Ernest Erbstein

Ernő Erbstein or Ernest Egri - Erbstein ( born May 13, 1898 in Nagyvarad, Austria - Hungary, † May 4, 1949 in Superga, Italy) was a Hungarian football player and football coach. As a consultant and trainer, he has been instrumental in the success of the Grande Torino in the 1940s.

Playing career

Erbsteins football career began when he moved to Budapest for his education and there joined the football section of the club Budapesti Atlétikai. When BAK he debuted with 17 years in 1915, where he was mainly in the rotor row to use. The club was a medium-sized, which played some cases also against relegation. In 1921, the BAC could no longer hold in the top division and played from then in the second division, where not succeed in subsequent years, the resurgence. Erbstein remained until 1924 with the club before he, like many Hungarian players joined this time abroad.

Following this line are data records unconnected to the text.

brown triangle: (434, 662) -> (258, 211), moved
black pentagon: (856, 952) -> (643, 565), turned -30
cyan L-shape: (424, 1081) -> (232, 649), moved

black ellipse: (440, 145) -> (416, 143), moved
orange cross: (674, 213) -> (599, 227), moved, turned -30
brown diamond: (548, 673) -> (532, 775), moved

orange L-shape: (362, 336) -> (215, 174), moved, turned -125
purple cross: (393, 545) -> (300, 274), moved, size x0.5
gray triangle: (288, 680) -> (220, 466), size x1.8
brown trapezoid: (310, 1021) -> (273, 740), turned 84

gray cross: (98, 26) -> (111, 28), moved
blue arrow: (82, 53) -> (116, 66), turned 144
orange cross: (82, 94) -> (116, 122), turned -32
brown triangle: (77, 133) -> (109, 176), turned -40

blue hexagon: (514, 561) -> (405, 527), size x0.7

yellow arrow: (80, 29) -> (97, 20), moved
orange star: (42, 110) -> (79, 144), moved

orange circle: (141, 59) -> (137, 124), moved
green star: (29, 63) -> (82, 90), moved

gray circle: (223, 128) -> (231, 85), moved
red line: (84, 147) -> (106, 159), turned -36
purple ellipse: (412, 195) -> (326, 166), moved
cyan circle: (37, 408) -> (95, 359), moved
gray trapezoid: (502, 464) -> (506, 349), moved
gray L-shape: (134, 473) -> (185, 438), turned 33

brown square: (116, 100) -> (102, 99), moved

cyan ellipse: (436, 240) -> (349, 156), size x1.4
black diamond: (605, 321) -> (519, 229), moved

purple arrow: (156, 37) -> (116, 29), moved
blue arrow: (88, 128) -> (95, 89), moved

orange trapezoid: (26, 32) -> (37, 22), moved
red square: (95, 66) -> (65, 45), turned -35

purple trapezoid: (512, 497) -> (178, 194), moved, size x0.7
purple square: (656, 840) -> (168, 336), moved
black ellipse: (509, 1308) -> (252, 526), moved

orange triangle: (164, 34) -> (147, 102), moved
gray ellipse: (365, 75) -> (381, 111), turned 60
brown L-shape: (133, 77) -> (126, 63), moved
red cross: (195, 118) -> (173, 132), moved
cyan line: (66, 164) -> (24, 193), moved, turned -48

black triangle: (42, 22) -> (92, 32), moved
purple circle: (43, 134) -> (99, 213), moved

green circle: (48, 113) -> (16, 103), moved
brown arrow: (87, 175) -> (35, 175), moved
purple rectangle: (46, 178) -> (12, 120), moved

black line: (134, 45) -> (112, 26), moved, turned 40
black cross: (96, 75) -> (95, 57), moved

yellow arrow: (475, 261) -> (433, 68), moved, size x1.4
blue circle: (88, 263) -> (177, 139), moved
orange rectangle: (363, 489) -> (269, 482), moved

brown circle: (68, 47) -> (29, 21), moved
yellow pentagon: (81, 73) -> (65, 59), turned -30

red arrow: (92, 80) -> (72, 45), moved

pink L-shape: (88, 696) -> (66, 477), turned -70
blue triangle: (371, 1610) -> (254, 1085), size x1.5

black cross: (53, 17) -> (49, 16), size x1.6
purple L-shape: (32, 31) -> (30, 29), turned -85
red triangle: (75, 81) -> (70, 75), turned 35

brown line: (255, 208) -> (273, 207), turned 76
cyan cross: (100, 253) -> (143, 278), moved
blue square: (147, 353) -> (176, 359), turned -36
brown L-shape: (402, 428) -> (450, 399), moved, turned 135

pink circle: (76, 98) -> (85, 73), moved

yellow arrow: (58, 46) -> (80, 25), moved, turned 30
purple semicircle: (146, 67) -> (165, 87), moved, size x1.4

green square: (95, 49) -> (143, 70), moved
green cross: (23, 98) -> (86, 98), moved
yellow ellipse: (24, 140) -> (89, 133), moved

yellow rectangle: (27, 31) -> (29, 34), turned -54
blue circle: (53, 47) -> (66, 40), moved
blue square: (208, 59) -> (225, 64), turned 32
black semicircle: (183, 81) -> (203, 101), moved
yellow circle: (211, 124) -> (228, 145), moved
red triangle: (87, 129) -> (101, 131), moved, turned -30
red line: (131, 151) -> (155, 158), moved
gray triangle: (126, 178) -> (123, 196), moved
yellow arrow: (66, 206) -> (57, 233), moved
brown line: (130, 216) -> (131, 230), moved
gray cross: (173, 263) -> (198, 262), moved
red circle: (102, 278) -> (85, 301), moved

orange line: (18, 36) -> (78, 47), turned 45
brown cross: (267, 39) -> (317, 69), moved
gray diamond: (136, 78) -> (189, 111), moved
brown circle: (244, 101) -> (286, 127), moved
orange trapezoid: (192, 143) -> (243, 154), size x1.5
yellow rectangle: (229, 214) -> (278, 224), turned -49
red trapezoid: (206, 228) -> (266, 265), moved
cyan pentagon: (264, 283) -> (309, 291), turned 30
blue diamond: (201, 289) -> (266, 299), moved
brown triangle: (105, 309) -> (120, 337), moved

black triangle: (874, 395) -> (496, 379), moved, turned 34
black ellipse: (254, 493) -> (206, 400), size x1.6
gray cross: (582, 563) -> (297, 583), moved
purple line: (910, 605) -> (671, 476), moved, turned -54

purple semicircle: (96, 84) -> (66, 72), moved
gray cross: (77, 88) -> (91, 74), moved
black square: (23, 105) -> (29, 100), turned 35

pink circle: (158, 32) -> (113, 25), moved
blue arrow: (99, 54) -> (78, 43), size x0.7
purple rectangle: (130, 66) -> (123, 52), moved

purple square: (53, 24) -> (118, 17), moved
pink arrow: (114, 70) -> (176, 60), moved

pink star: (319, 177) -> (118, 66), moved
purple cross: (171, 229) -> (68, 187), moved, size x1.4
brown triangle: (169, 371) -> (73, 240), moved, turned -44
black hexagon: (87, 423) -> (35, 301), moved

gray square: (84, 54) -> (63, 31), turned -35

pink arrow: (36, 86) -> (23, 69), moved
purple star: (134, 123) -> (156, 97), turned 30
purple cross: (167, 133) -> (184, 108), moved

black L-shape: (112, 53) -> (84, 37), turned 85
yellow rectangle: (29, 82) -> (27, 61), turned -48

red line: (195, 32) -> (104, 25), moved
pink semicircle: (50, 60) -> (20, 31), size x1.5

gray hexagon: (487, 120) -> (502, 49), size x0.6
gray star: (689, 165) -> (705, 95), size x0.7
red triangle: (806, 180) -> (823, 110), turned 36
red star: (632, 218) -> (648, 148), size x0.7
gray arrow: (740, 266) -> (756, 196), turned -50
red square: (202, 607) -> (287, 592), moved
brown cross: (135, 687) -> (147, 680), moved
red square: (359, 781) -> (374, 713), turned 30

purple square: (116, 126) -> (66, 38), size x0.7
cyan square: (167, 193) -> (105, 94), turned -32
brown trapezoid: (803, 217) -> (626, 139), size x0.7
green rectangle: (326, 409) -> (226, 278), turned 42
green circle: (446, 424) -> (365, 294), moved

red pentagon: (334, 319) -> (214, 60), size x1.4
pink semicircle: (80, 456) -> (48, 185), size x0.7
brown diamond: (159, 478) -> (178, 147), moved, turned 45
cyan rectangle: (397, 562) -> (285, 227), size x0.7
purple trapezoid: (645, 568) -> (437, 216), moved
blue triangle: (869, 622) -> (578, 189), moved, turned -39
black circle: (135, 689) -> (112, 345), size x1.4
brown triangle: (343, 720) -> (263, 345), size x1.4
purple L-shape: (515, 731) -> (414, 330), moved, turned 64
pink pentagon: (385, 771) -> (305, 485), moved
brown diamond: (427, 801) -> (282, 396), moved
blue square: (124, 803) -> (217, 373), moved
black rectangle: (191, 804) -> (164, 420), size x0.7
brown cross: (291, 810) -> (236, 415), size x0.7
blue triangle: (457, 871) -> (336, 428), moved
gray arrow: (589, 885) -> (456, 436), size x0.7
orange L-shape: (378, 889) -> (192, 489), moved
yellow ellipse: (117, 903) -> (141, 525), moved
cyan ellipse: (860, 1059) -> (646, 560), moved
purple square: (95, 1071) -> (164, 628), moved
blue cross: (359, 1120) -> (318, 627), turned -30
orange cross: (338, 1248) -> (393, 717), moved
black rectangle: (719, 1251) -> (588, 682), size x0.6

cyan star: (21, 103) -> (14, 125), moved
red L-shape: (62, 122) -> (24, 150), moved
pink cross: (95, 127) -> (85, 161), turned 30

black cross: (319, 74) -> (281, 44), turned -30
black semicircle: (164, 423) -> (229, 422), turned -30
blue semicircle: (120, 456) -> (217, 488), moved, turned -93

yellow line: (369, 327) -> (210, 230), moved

He first played one season with Olimpia Fiume in since the Treaty of Rome to Italy belonging to the port city. In 1925 he moved to the second lists AC Vicenza, where he also played only one season before the provisions of the Charter di Viareggio prohibited the use of non-Italian -born players in the national football operation.

Erbstein moved to Palestine, where an association of Hungarian-Jewish professional players had been founded. With this team, he also took several months of U.S. tour in 1927.

Coaching career

Returned to Europe, Erbstein 1928 began his coaching career in Italy ( foreign coaches were opposed to foreign players still allows ). First, he oversaw the unterklassigen AS Bari and ASG Nocerina before he 1930 CS Cagliari took over and in the first year rising in the B series.

After another season in Bari Erbstein 1933 coach of the U.S. Lucchese Libertas, with which he ascended within three years from the third to the first division and the Tuscan club established with a seventh place in the middle of the Serie A. When he brought the Lucchese later Italian world champion goalie Aldo Olivieri and out as Erbstein 1938 got the offer to take over as coach at AC Turin, he took the player to his new club with.

In Turin Erbstein quickly gained the confidence of the club president Ferruccio Novo and finished at the end of the season in second place. With the introduction of the Italian racial laws Erbstein was forced to leave the country and he returned to Budapest, where he remained but in constant contact with Novo and advised him especially in player purchases. The Torino built around the signings Valentino Mazzola and Ezio Loik on a team that should dominate the Italian 1940s and as Grande Torino went down in history.

After the end of World War II Erbstein returned to Turin, where he first served as a consultant and then as technical director of the team that brought three championships in a row during this time. In 1948, he took on, along with the Englishman Leslie Lievesley again the training of the team. This season succeeded the championship title and in May 1949 the team played a friendly match in Lisbon. On the return flight, the aircraft came in to land in thick fog from off course and crashed on the hill of Superga. Erbstein came as the entire team in this plane crash of Superga killed.